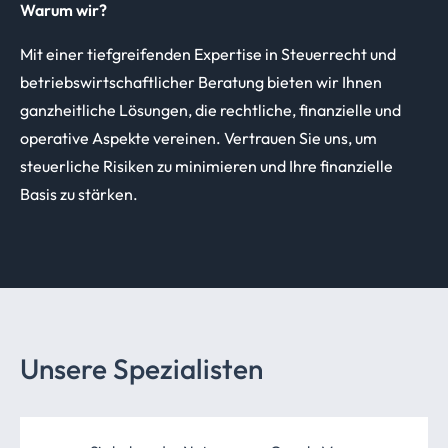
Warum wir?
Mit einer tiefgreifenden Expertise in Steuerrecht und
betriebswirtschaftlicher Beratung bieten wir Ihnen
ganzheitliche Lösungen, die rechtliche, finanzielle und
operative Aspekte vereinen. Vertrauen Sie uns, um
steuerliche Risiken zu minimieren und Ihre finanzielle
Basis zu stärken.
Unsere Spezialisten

+---+

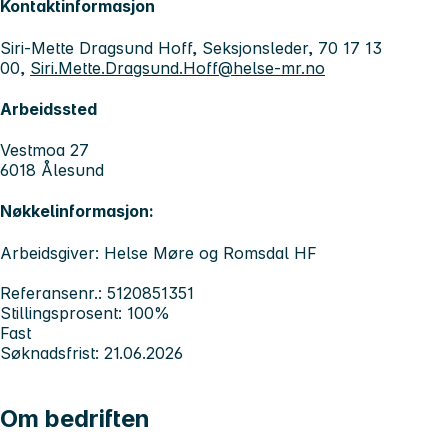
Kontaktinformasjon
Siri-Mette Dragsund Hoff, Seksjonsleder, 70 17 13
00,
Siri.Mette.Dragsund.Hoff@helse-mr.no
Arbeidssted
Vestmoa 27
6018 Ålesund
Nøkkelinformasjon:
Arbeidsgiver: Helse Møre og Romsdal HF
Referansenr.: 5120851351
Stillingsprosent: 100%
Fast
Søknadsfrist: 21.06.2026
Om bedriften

+---+

Activity:
The expected answer is a copy of each line above containing "Dragsund".

Output for this exercise:
Siri-Mette Dragsund Hoff, Seksjonsleder, 70 17 13
Siri.Mette.Dragsund.Hoff@helse-mr.no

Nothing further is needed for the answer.